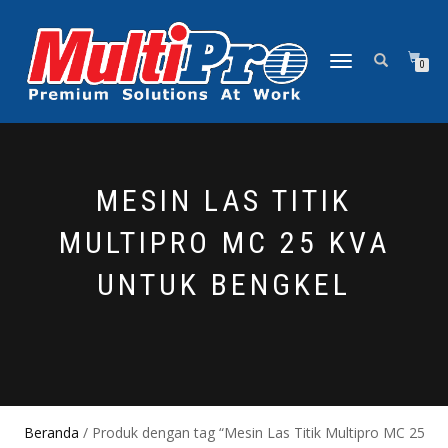
NAVIGASI
0
ALIHAN
MESIN LAS TITIK
MULTIPRO MC 25 KVA
UNTUK BENGKEL
Beranda
/ Produk dengan tag “Mesin Las Titik Multipro MC 25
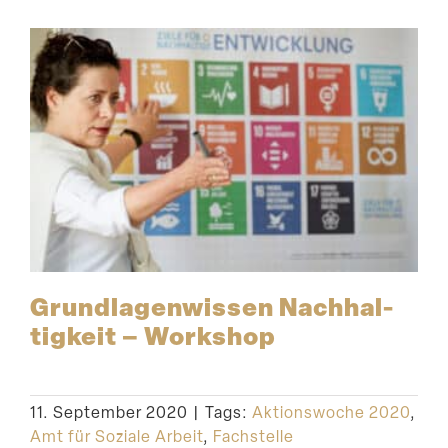
Grund­la­gen­wissen Nachhal­
tigkeit – Workshop
11. September 2020
|
Tags:
Aktionswoche 2020
,
Amt für Soziale Arbeit
,
Fachstelle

What is needed
Output the line that contains "MULTIPRO MC 25 KVA" and every line after it to the end of the records, word for word, leaving out the pictures.

Written response
MULTIPRO MC 25 KVA
UNTUK BENGKEL
Beranda
/ Produk dengan tag “Mesin Las Titik Multipro MC 25
Grund­la­gen­wissen Nachhal­
tigkeit – Workshop
11. September 2020
|
Tags:
Aktionswoche 2020
,
Amt für Soziale Arbeit
,
Fachstelle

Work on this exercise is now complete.